Do not use a cluster with two master replicas. Consensus on a two-replica cluster requires both replicas running when changing persistent state. As a result, both replicas are needed and a failure of any replica turns cluster into majority failure state. A two-replica cluster is thus inferior, in terms of HA, to a single replica cluster.
Here are useful documentation: kubernetes-ha-cluster, creating-ha-cluster.
Articles: ha-cluster, ha.

how does kubernetes guarantee reliability of kube proxy and kubelet?

If Kube proxy is down, the pods on a kubernetes node will not be able to communicate with the external world. Anything that Kubernetes does specially to guarantee the reliability of kube-proxy?
Similarly, how does Kubernetes guarantee reliability of kubelet?
It guarantees their reliability by:
Having multiple nodes: If one kubelet crashes, one node goes down. Similarly, every node runs a kube-proxy instance, which means losing one node means losing the kube-proxy instance on that node. Kubernetes is designed to handle node failures. And if you designed your app that is running on Kubernetes to be scalable, you will not be running it as single instance but rather as multiple instances - and kube-scheduler will distribute your workload across multiple nodes - which means your application will still be accessible.
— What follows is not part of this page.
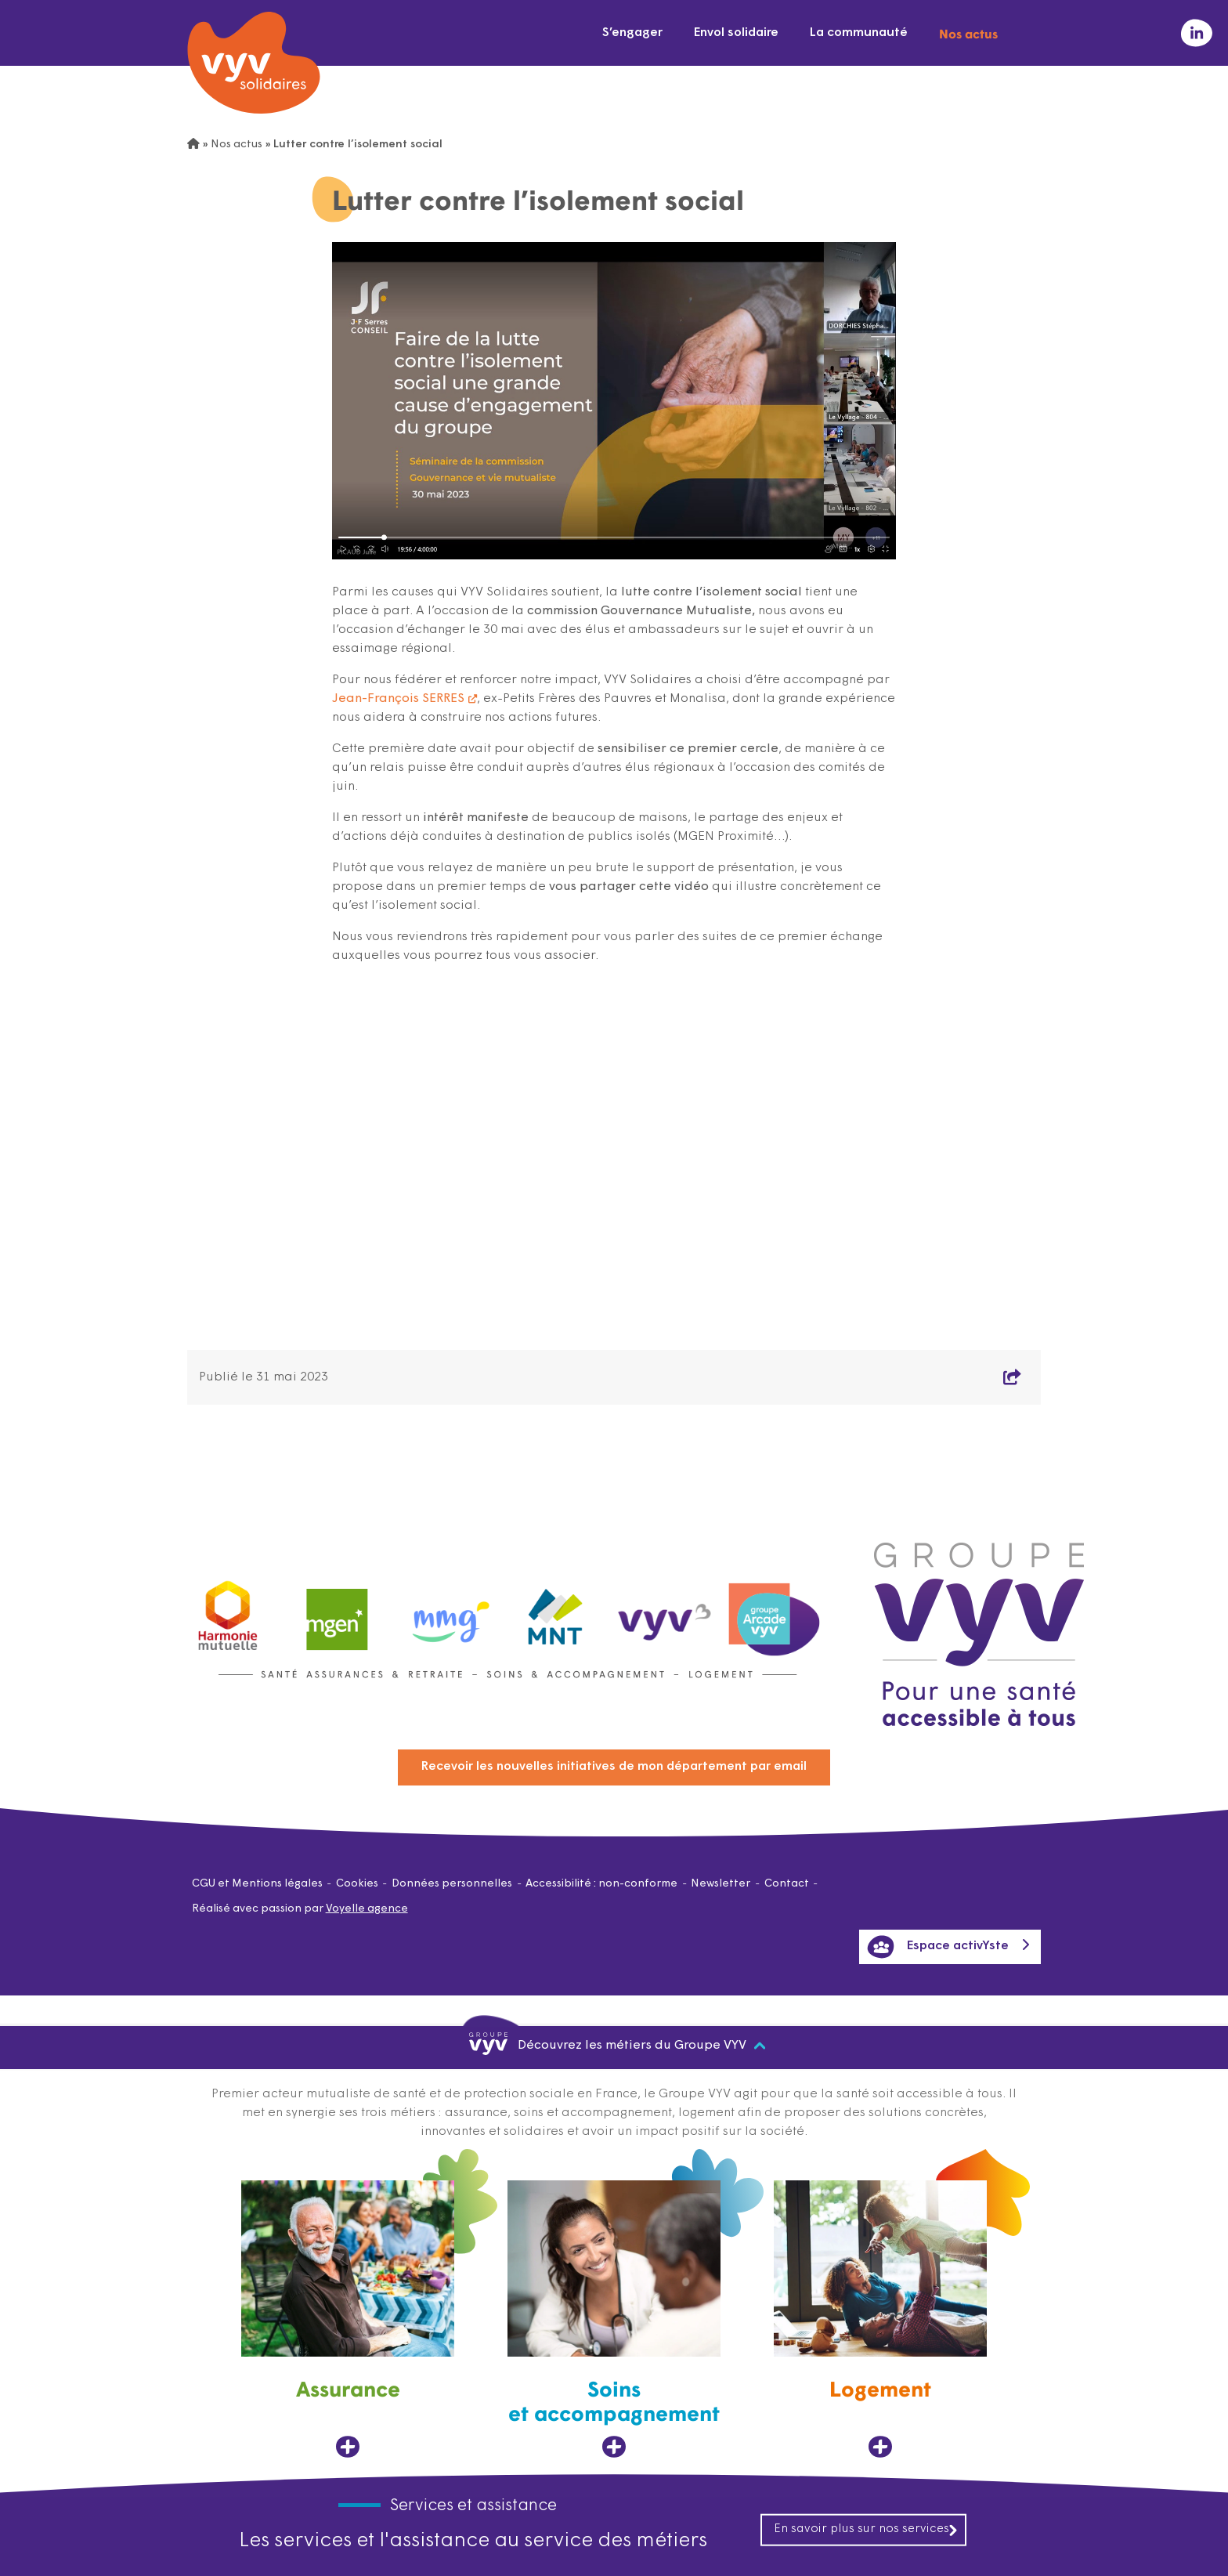 This screenshot has height=2576, width=1228. What do you see at coordinates (601, 1884) in the screenshot?
I see `Accessibilité : non-conforme` at bounding box center [601, 1884].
Supporting a Highly-Available Setup: If you set up your Kubernetes cluster in High-Availability mode properly, there won't be one master node, but multiple. This means, you can even tolerate losing some master nodes. The managed Kubernetes offerings of the cloud providers are always highly-available.
These are the first 2 things that come to my mind. However, this is a broad question, so I can go into details if you elaborate what you mean by "reliability" a bit.